We'll get to that in a second, but first let me respond to Fitch's points against using the term leadership.
1. The word leader is used in the New Testament.
Fitch cops to the "notable exceptions" of Heb. 13:17, 24 (forgetting vs 7, though!), but then says that other than that, leadership is about diakonia, or service and servants in the NT. I agree that a biblical model of leadership includes servanthood, but it goes beyond that. Far beyond.
Fitch says, "The NT on this reading appears to carefully avoid the models of authority available in surrounding society for defining leadership in the church." However, this isn't necessarily true. One of the most common words for leader in the NT, presbuteros, often translated "elder" could and did refer to members of the great council or Sanhedrin, those in separate cities managing public affairs and administering justice, and among the Christians, those who presided over the assemblies (or churches). The NT uses the terms bishop, elders, and presbyters interchangeably here.
It's clear that when describing leadership in the church, the most common terms were also used of leaders in Judaism (both nationally and in the synagogues) as well as the culture around them.
Further, the command was to "appoint elders [presbuteros] in every city [i.e., every church community]" (Titus 1:5). Why? That they might help lead and decide the affairs of the church: "Let the elders [presbuteros] who rule well be counted worthy of double honor, especially those who labor in the word and doctrine" (1 Tim. 5:17).

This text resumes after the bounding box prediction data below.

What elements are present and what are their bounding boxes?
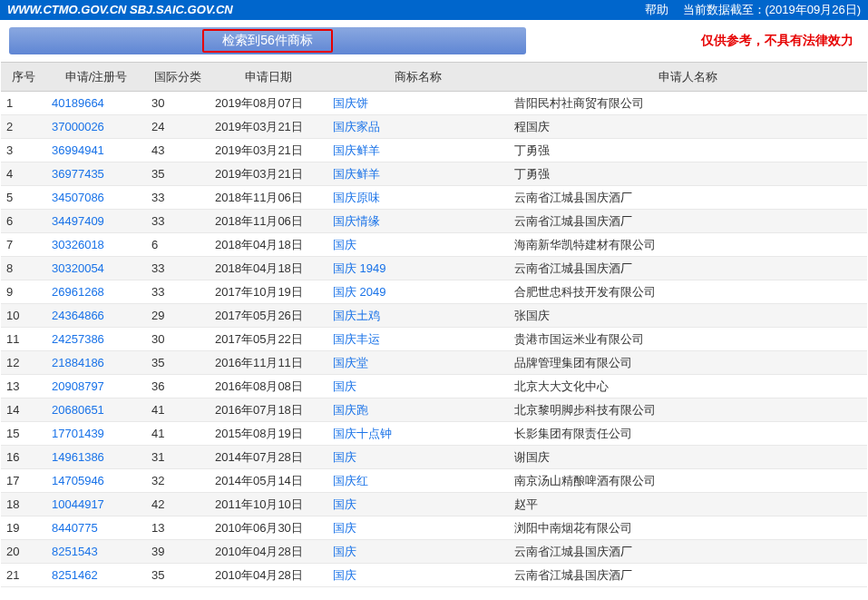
cell-date: 2019年03月21日 <box>210 162 327 186</box>
cell-seq: 4 <box>1 162 46 186</box>
cell-seq: 9 <box>1 280 46 304</box>
name-link[interactable]: 国庆 <box>333 521 356 535</box>
cell-reg: 36977435 <box>46 162 146 186</box>
cell-reg: 14961386 <box>46 446 146 469</box>
name-link[interactable]: 国庆 <box>333 379 356 393</box>
cell-name: 国庆跑 <box>327 398 509 422</box>
cell-name: 国庆饼 <box>327 92 509 115</box>
cell-seq: 16 <box>1 446 46 469</box>
reg-link[interactable]: 8251462 <box>52 568 98 582</box>
reg-link[interactable]: 30326018 <box>52 238 104 251</box>
reg-link[interactable]: 36977435 <box>52 167 104 181</box>
reg-link[interactable]: 21884186 <box>52 356 104 369</box>
cell-reg: 14705946 <box>46 469 146 493</box>
cell-applicant: 丁勇强 <box>509 162 867 186</box>
cell-applicant: 张国庆 <box>509 304 867 328</box>
cell-date: 2011年10月10日 <box>210 493 327 516</box>
name-link[interactable]: 国庆鲜羊 <box>333 167 380 181</box>
cell-class: 32 <box>146 469 210 493</box>
reg-link[interactable]: 24364866 <box>52 309 104 322</box>
name-link[interactable]: 国庆 <box>333 545 356 558</box>
table-row: 237000026242019年03月21日国庆家品程国庆 <box>1 115 867 139</box>
cell-seq: 1 <box>1 92 46 115</box>
disclaimer-text: 仅供参考，不具有法律效力 <box>701 33 853 49</box>
reg-link[interactable]: 14961386 <box>52 450 104 464</box>
cell-name: 国庆土鸡 <box>327 304 509 328</box>
table-row: 830320054332018年04月18日国庆 1949云南省江城县国庆酒厂 <box>1 257 867 280</box>
cell-seq: 13 <box>1 375 46 398</box>
table-row: 208251543392010年04月28日国庆云南省江城县国庆酒厂 <box>1 540 867 564</box>
name-link[interactable]: 国庆红 <box>333 474 368 487</box>
reg-link[interactable]: 14705946 <box>52 474 104 487</box>
cell-class: 36 <box>146 375 210 398</box>
name-link[interactable]: 国庆家品 <box>333 120 380 133</box>
cell-applicant: 合肥世忠科技开发有限公司 <box>509 280 867 304</box>
table-row: 926961268332017年10月19日国庆 2049合肥世忠科技开发有限公… <box>1 280 867 304</box>
name-link[interactable]: 国庆 1949 <box>333 261 386 275</box>
name-link[interactable]: 国庆 2049 <box>333 285 386 299</box>
reg-link[interactable]: 17701439 <box>52 427 104 440</box>
name-link[interactable]: 国庆跑 <box>333 403 368 417</box>
cell-reg: 20908797 <box>46 375 146 398</box>
col-header-class: 国际分类 <box>146 63 210 92</box>
cell-date: 2016年07月18日 <box>210 398 327 422</box>
name-link[interactable]: 国庆原味 <box>333 191 380 204</box>
table-row: 1714705946322014年05月14日国庆红南京汤山精酿啤酒有限公司 <box>1 469 867 493</box>
cell-class: 41 <box>146 398 210 422</box>
reg-link[interactable]: 10044917 <box>52 497 104 511</box>
reg-link[interactable]: 36994941 <box>52 143 104 157</box>
cell-class: 24 <box>146 115 210 139</box>
cell-applicant: 南京汤山精酿啤酒有限公司 <box>509 469 867 493</box>
reg-link[interactable]: 40189664 <box>52 96 104 110</box>
cell-name: 国庆 <box>327 446 509 469</box>
cell-date: 2019年03月21日 <box>210 115 327 139</box>
cell-name: 国庆 <box>327 493 509 516</box>
name-link[interactable]: 国庆十点钟 <box>333 427 392 440</box>
cell-applicant: 云南省江城县国庆酒厂 <box>509 564 867 587</box>
name-link[interactable]: 国庆 <box>333 497 356 511</box>
reg-link[interactable]: 20908797 <box>52 379 104 393</box>
cell-applicant: 海南新华凯特建材有限公司 <box>509 233 867 257</box>
cell-date: 2019年03月21日 <box>210 139 327 162</box>
reg-link[interactable]: 8251543 <box>52 545 98 558</box>
cell-class: 33 <box>146 186 210 210</box>
cell-seq: 5 <box>1 186 46 210</box>
reg-link[interactable]: 37000026 <box>52 120 104 133</box>
reg-link[interactable]: 24257386 <box>52 332 104 346</box>
name-link[interactable]: 国庆土鸡 <box>333 309 380 322</box>
name-link[interactable]: 国庆丰运 <box>333 332 380 346</box>
cell-date: 2018年11月06日 <box>210 186 327 210</box>
cell-class: 33 <box>146 257 210 280</box>
cell-date: 2018年11月06日 <box>210 210 327 233</box>
cell-applicant: 品牌管理集团有限公司 <box>509 351 867 375</box>
cell-date: 2010年06月30日 <box>210 516 327 540</box>
name-link[interactable]: 国庆 <box>333 568 356 582</box>
cell-name: 国庆 1949 <box>327 257 509 280</box>
cell-reg: 26961268 <box>46 280 146 304</box>
cell-reg: 17701439 <box>46 422 146 446</box>
name-link[interactable]: 国庆鲜羊 <box>333 143 380 157</box>
cell-seq: 18 <box>1 493 46 516</box>
sub-bar: 检索到56件商标 仅供参考，不具有法律效力 <box>9 27 859 54</box>
table-row: 1124257386302017年05月22日国庆丰运贵港市国运米业有限公司 <box>1 328 867 351</box>
cell-reg: 30326018 <box>46 233 146 257</box>
cell-class: 33 <box>146 210 210 233</box>
name-link[interactable]: 国庆饼 <box>333 96 368 110</box>
name-link[interactable]: 国庆 <box>333 238 356 251</box>
name-link[interactable]: 国庆堂 <box>333 356 368 369</box>
reg-link[interactable]: 34497409 <box>52 214 104 228</box>
help-link[interactable]: 帮助 <box>645 3 668 16</box>
cell-applicant: 长影集团有限责任公司 <box>509 422 867 446</box>
reg-link[interactable]: 20680651 <box>52 403 104 417</box>
reg-link[interactable]: 8440775 <box>52 521 98 535</box>
site-urls: WWW.CTMO.GOV.CN SBJ.SAIC.GOV.CN <box>7 0 233 20</box>
cell-name: 国庆情缘 <box>327 210 509 233</box>
name-link[interactable]: 国庆 <box>333 450 356 464</box>
name-link[interactable]: 国庆情缘 <box>333 214 380 228</box>
cell-seq: 6 <box>1 210 46 233</box>
cell-applicant: 贵港市国运米业有限公司 <box>509 328 867 351</box>
cell-date: 2010年04月28日 <box>210 564 327 587</box>
reg-link[interactable]: 26961268 <box>52 285 104 299</box>
reg-link[interactable]: 34507086 <box>52 191 104 204</box>
reg-link[interactable]: 30320054 <box>52 261 104 275</box>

Another common phrase which carried connotations of leadership in the NT was episkopos, often translated "bishop." What were the episkopos to do? Among other things, "Take heed to yourselves and to all the flock, in which the Holy Spirit has made you overseers, to care for the church of God which he obtained with the blood of his own Son" (Acts 20:28).
It may be true that the word leader is found in only a few places in the NT in relationship to the Church, but when you take the weight, context, and usage of the words presbuteros and episkopos along with passages like Heb. 13:7, 17, 24 and Gal. 2:2, it's clear that there were leaders in the church, and though they may have exercised a leadership that felt different from the "lord it over you" kind Jesus warned us of, it wasn't completely different from leadership outside the church. There were still people appointed to responsibility, they still discerned and decided (Gal. 2:2–3), and they helped lead the church (Acts 15:22).
2. The term leadership isn’t always subverted in the New Testament.
Fitch says that whenever the terms leader or leadership are used in the NT, they are subverted by the church. He makes the point that leadership in the church has less to do with hierarchy and has more to do with age, wisdom, and maturity. It is something that is never "above the congregation" but always in submission to the body. And while I agree with the general principle of mutual submission and that church leadership should be about wisdom and maturity (I don't know about age; that actually is subverted in biblical leadership according to 1 Tim. 4:12), it's also something that is biblically, unilaterally (and carefully, prayerfully, considerately) decided by those already in leadership. How else are we to read verses like Titus 1:5: "The reason I left you in Crete was that you might put in order what was left unfinished and appoint elders in every town, as I directed you." It seems like there's a whole lot of leadership being exercised there.
3. I agree that the "pastor as CEO" model is broken.
To look to Jack Welch and Company before Jesus for instructions as to how to lead in the church is wrong, but within the context of Christ-like and Christ-honoring leadership, in balance with biblical principles of servant leadership, I have to ask, are there no universal principles of good leadership we can learn from good leaders in the secular world? What happened to "truth is truth no matter where you find it"?
I love Fitch and his rhetorical hand-grenades. But I see the issue of leadership in the church as one where we are severely prone to a “babies and bathwater” scenario. I recognize that many have been hurt by the exercising of poor or abusive leadership in the church. But to use that as an excuse to question the whole concept of leadership (which is where I think many will take Fitch on this, even if it's not where he intended to end up) is like questioning the whole concept of fatherhood because you had a crappy dad.